Но когда дело касалось звезд, интерес к трудам узника умножался, ему даже дозволяли выходить по ночам на тюремный двор, чтобы наблюдать пророчащие звезды, ибо никто, как он, не умел читать по ним судьбы людей, познав тайны движения небесных светил.

И узник наслаждался, видя звезды над головой, мысленно рисуя рожденные древним вымыслом созвездия и изучая петлеобразно мечущиеся по небосводу планеты. Особую же радость он испытывал при виде красок рассвета, когда всходило могучее животворящее солнце, огонь которого он ощущал в себе для передачи людям.

Но вместе с восходом солнца запиралась и дверь его темницы.

Перед тем как приступить в глухой камере к своим трудам, он забывался тяжким тревожным сном, полным видений, от которых не могла его избавить даже непостижимая для былых его мучителей воля.

С беспощадной ясностью воскрешали сны то, что он хотел забыть, ибо, если он и жил, то лишь для будущего, а не для мрака минувшего.

Видел он себя и пятнадцатилетним Джованни Домиником, которого предназначал отец для юридической карьеры, собираясь отправить к родственнику в Неаполь.

Гневным вставал облик отца, узнавшего о намерении непокорного сына постричься в монахи. Взгляд, унаследованный сыном от отца, у сына был пристальным, а у отца неистово пылающим. Но непреклонным оказался Джованни. Однако ни отец и ни обвиненный им в пагубном влиянии на сына его первый учитель-доминиканец, отец Антонио, не догадывались о том, что руководило юношей.

И в монастыре под прохладным его сводчатым потолком, когда сам настоятель постригал его в монахи, нарекая в монашестве именем Томмазо, не подозревал он, почему тот взял себе это имя, почему ушел из мира суеты.

Ответом на это служили видения узника, бывшие отсветом того, что случилось в другой стране с совсем иным человеком, чье лишь имя он взял себе вместе с факелом, как бы зажженным у Солнца, чтобы освещать им путь людей.

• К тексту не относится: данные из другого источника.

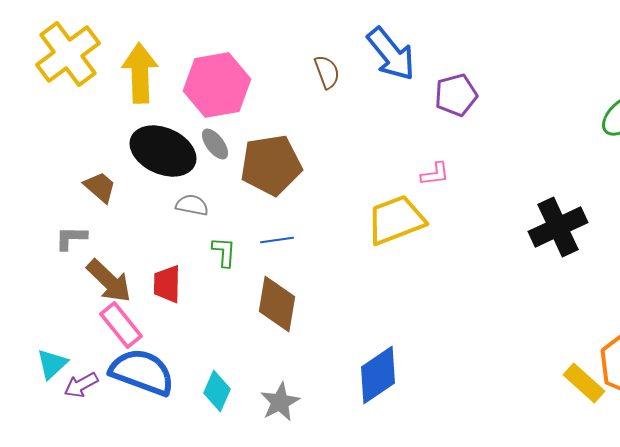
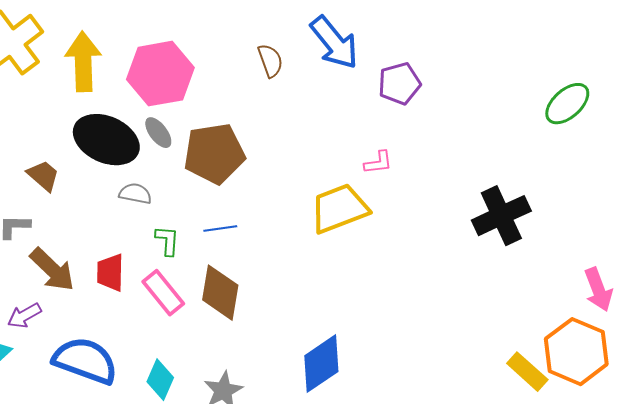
pink rectangle: (121, 325) -> (163, 293), moved
purple arrow: (81, 385) -> (24, 316), moved

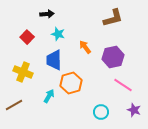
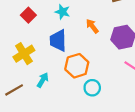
yellow cross: (23, 72) -> (24, 54), turned 36
cyan arrow: (49, 96) -> (43, 80), moved
cyan circle: (101, 112) -> (92, 88), moved

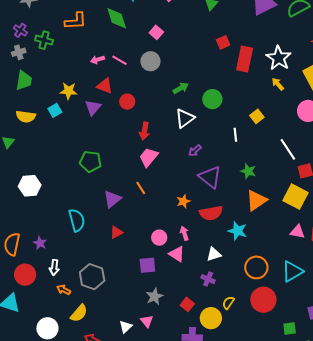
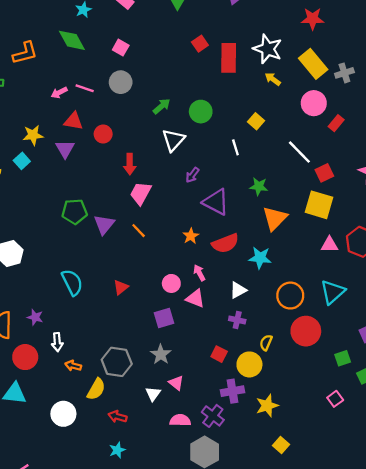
purple triangle: (112, 199) -> (104, 224), moved
gray hexagon: (92, 277) -> (117, 362), moved
gray star: (154, 296) -> (161, 354), moved

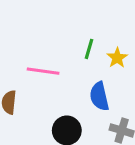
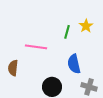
yellow star: (117, 58) -> (86, 26), moved

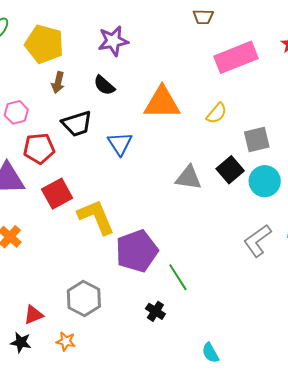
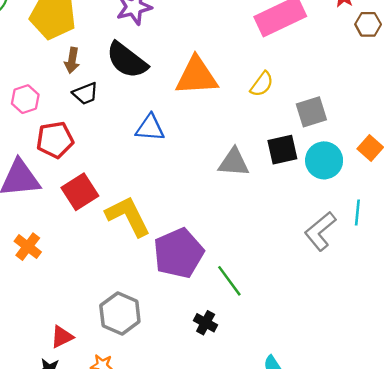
black semicircle: (104, 85) -> (127, 60), size x1.6
black trapezoid: (77, 124) -> (85, 93), moved, size x0.7
blue triangle: (120, 144) -> (150, 128), turned -48
black square: (230, 170) -> (282, 150), turned 32

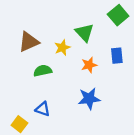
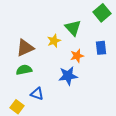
brown triangle: (29, 42) -> (25, 48), moved
green semicircle: (43, 71) -> (24, 70), moved
blue star: (89, 99) -> (68, 76), moved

И ощущал во сне узник, что не Томас Мор, а он сам всходит на эшафот и с улыбкой дружески обращается к палачу с секирой, которой тот отсечет сейчас ему голову:

— Любезный, а ведь погода нынче недурна! Не правда ли?

Так расстался с жизнью Томас Мор, друг Эразма Роттердамского, автор не умирающей и в наши дни книги «Утопия», что в переводе с древнегреческого языка означает «НИГДЕЙЯ», рассказывающей о «месте, какого нет на Земле», где живут люди, отказавшись от главного зла всех зол — от частной собственности, власти денег и неравноправия.

Однако не за это светоч мыслящих людей грядущих поколений, не за упорную борьбу против всех форм насильственной смерти, начиная с войн, кончая казнями, не за то, что недавний первый министр английского королевства отважно восстал против собственного короля Генриха VIII и разбойничьей политики «огораживания» с ограблением крестьян, а за то был признан Томас Мор святым, что отказался присягнуть этому королю как главе провозглашенной англиканской церковью, отколовшейся от католической. Но этот шаг был всего лишь каплей, переполнившей горькую чашу протеста несгибаемого философа против мрачного абсолютизма и грубого произвола.

Узник просыпался в холодном поту, словно именно его только что казнили на глазах у ревущей, жадной до таких зрелищ толпы.

Но другие его сны, еще более ранящие, воскрешали и то, что происходило десятилетия назад и с ним самим. Заточенный ум, не получая новых впечатлений, неумолимо воскрешал былое.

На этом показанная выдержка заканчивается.